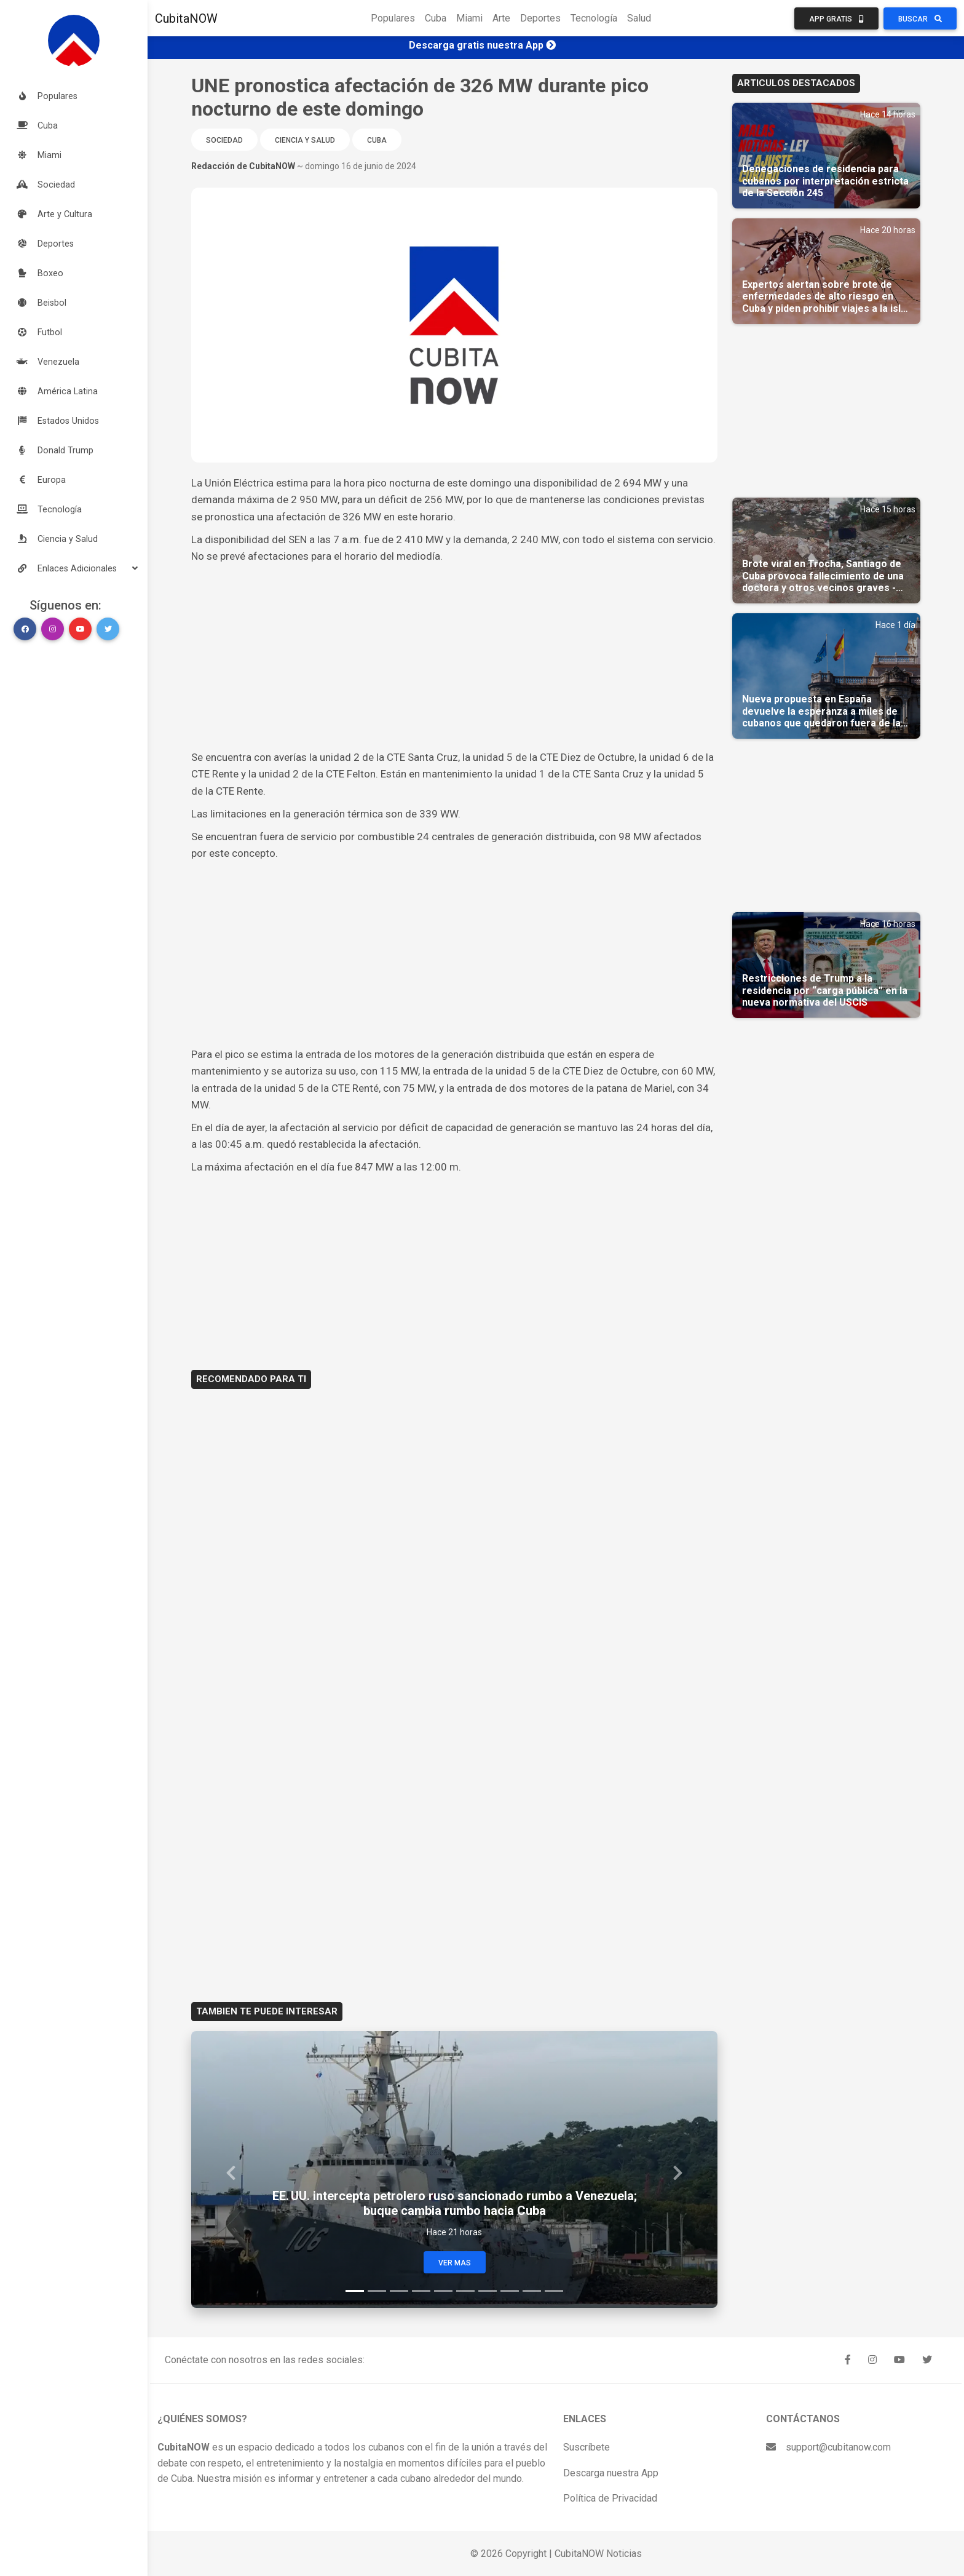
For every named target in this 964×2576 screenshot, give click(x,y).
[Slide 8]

++++++++++++++++++++

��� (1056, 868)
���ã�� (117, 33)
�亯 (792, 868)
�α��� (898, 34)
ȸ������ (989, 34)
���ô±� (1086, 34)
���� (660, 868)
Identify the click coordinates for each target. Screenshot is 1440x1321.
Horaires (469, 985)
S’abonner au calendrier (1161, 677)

++++++++++++++++++++

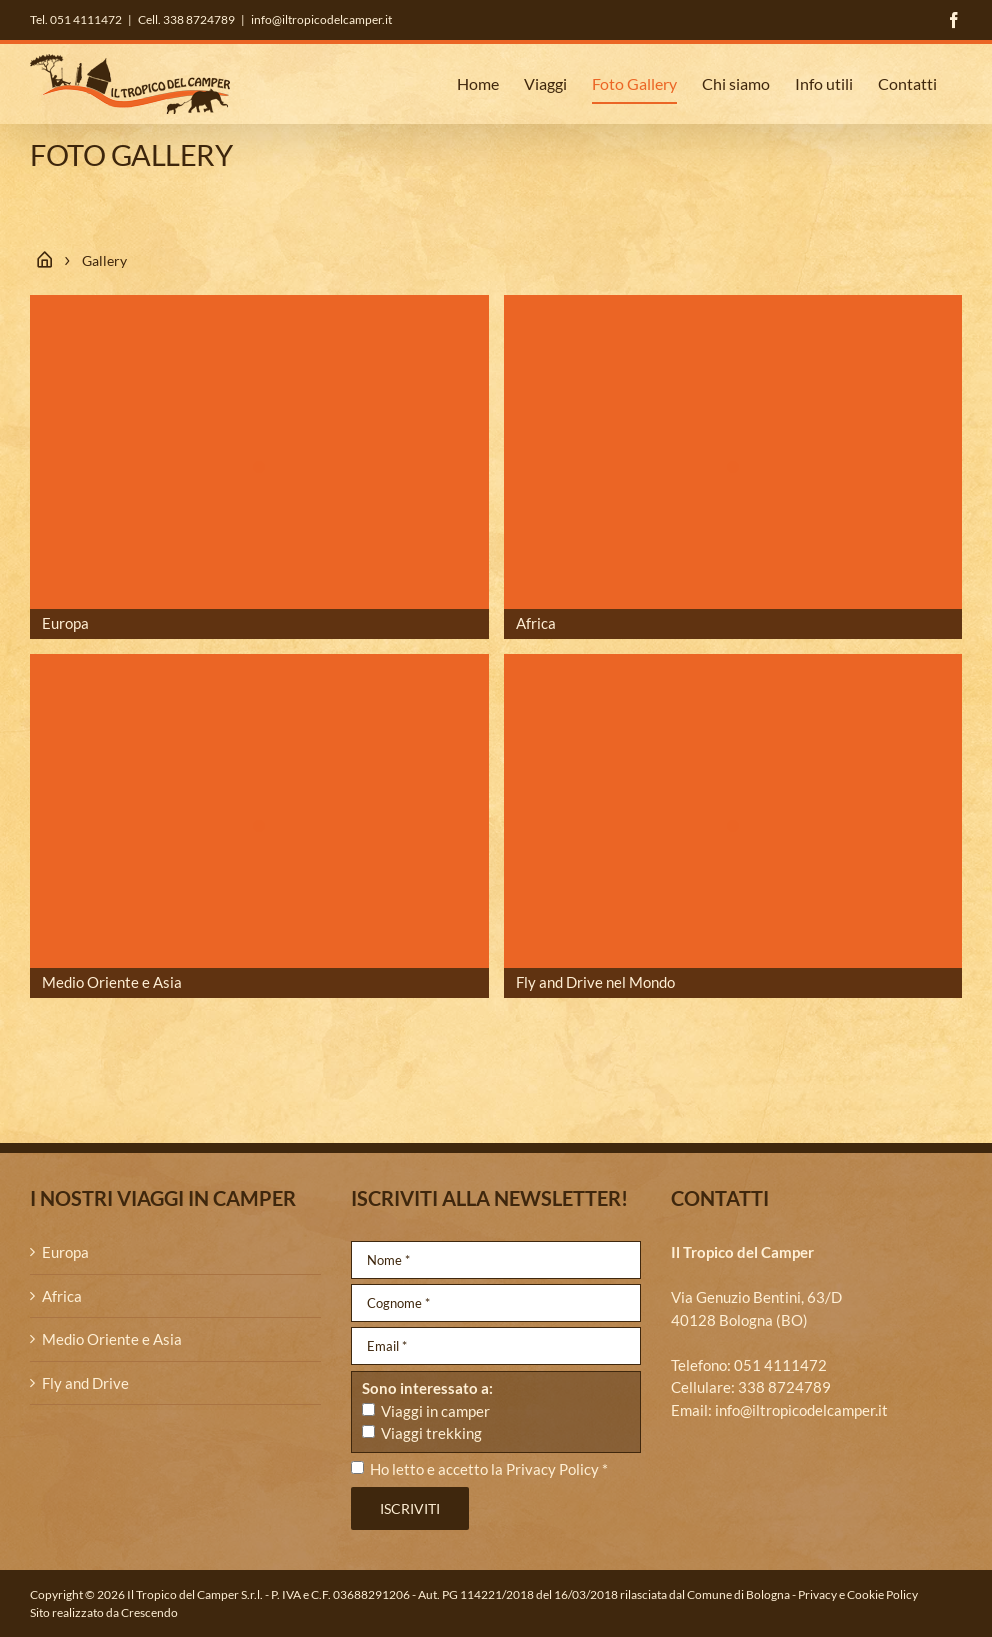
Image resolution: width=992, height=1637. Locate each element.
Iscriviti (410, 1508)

++++++++++++++++++++

--- Task goal ---
Every line above from the line with "Image resolution: width=992, height=1637." to the line with "Iscriviti (410, 1508)" is wanted, ends included; write them out exactly and add no other line.

--- Exercise output ---
Image resolution: width=992, height=1637. Locate each element.
Iscriviti (410, 1508)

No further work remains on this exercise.